Выбрать главу

В одном из домов — всего через несколько дверей — находилась женщина, хорошо известная полиции или, скорее, пользующаяся у нее дурной славой по той причине, что пыталась несколько раз утопиться. Я пожелал увидеть ее, и инспектор отвел меня в дом, где она жила. Содержательницей дома была ирландка, величайшая лицемерка из всех встреченных мною. Она чрезвычайно любезно держалась с инспектором, который однажды признал ее виновной в том, что она позволила трем женщинам спать в одной кровати, и оштрафовал ее на пять фунтов. Все это, как сказала она нам с самой занудной обстоятельностью, клянясь «Всемогущим Господом, сидящим на своем престоле», она сделала из милости, или пусть у нее отсохнет язык. «Эти девушки, — сказала она, — приходят ко мне ночью и клянутся (а я знаю: они правду говорят), что им негде приклонить голову. А ведь и у лис есть свои норы, и у птиц гнезда, и это стыд и позор, что они лучше устроены в жизни, чем христиане во плоти и крови. И однажды ночью я впустила двух девушек; а так как не было ни одной свободной кровати, я их всех устроила на одной. Пришли полицейские и оштрафовали меня на пять фунтов, которые я заняла у миссис Вильсон, которая живет по соседству. Пять золотых соверенов — чтоб я так жила! — и они взяли их все. Их я выплачивала по два шиллинга в неделю, и теперь я не должна ни единой душе и медного фартинга. Это так же истинно, как святость Иисуса, не говоря уж о его благословенном Евангелии». Женщиной, к которой мы пришли, была китаянка Эмма, или, как обращались к ней близкие подруги, Чейни-Эмм. Эта женщина, невысокого роста, довольно толстая, с совершенно невыразительным бледным лицом и светлыми волосами, имела такой вид, будто у нее отсутствуют всякие мысли, но ее ответы на мои вопросы были вразумительными и указывали на то, что она от природы медлительна и глуповата.

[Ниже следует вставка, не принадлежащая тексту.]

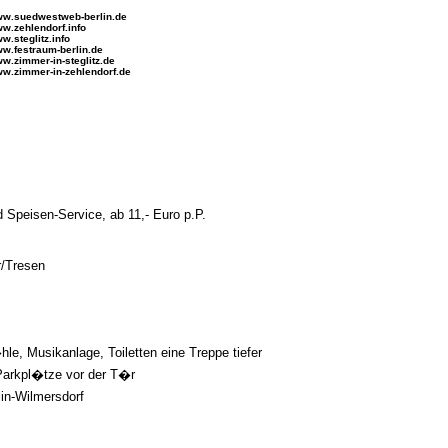
w.suedwestweb-berlin.de
w.zehlendorf.info
w.steglitz.info
w.festraum-berlin.de
w.zimmer-in-steglitz.de
w.zimmer-in-zehlendorf.de
 Speisen-Service, ab 11,- Euro p.P.
r/Tresen
le, Musikanlage, Toiletten eine Treppe tiefer
Parkpl�tze vor der T�r
in-Wilmersdorf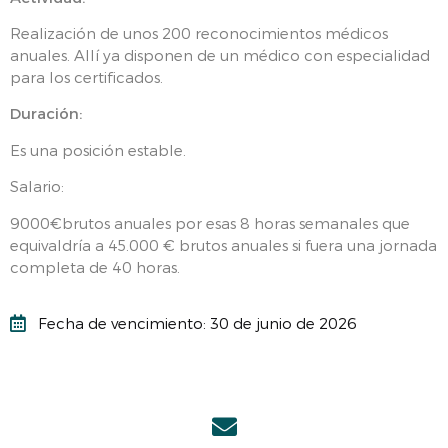
Realización de unos 200 reconocimientos médicos
anuales. Allí ya disponen de un médico con especialidad
para los certificados.
Duración:
Es una posición estable.
Salario:
9000€brutos anuales por esas 8 horas semanales que
equivaldría a 45.000 € brutos anuales si fuera una jornada
completa de 40 horas.
Fecha de vencimiento: 30 de junio de 2026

«Мои родители, — сказала она, — содержали бакалейную лавку на Госвел-стрит. Мама умерла, когда мне было двенадцать лет, а отец начал пить. Через три года он пропил магазин и через некоторое время умер то ли от пьянства, то ли еще от чего. Я стала жить с сестрой, у нее были дурные наклонности, и через год она убежала с каким-то мужчиной и бросила меня. Я не могла получить никакую работу, меня никогда не учили никакой профессии или чему-то такому. Однажды я познакомилась с моряком, который был очень добр ко мне. Я жила с ним, как его жена, и, когда он ушел в плавание, взяла половину его жалованья. Я была с ним шесть лет. Потом он умер от желтой лихорадки в Вест-Индии, и я больше ничего о нем не слышала. Я знаю, что он не бросил меня, потому что один из его друзей привез мне серебряную табакерку, в которой он держал свой жевательный табак. Ее он просил передать мне, когда был при смерти. Потом я некоторое время жила в Энджел-Гарденз, затем на Грэвел-Лейн. А сейчас я живу на Блугейт-Филдз. Когда я переехала сюда, я познакомилась с китайцем по имени Апо. Сейчас он за границей, но посылает мне деньги. Вот только на днях я получила от него два фунта. Он часто присылает мне деньги. Когда он был здесь в последний раз, мы жили в меблированных комнатах Грегори. Я жила на Виктория-плейс и в Нью-Корт, все это в Блугейте. Апо обращался со мной плохо только тогда, когда я напивалась. Я всегда напиваюсь, когда у меня есть такая возможность. Апо обычно связывал мне руки и ноги и выносил на улицу. Там он бросал меня в придорожную канаву и лил на меня воду ведрами до тех пор, пока я не промокала насквозь. Но это не помогало. Не думаю, что есть какое-нибудь средство. Я умру за выпивку. Я должна ее получать, и мне все равно, что делать, чтобы ее получить. Я много раз пыталась себя убить. Временами у меня бывают приступы — приступы меланхолии, и я не знаю, что мне с собой сделать. Мне хочется умереть, и я бегу к воде и бросаюсь в нее. Но мне не везет, никогда не везло с детства — ах как не везло. Меня всегда спасали. Однажды я выпрыгнула в реку из окна на втором этаже на Ямайка-плейс, но проплывавший мимо лодочник выловил меня, и судья дал мне месяц отсидки. Тутошняя хозяйка (она назвала имя женщины, которая содержала это заведение) хочет, чтобы я отправилась в какой-нибудь приют, или на родину, или куда-нибудь в этом роде. Может, я так и сделаю».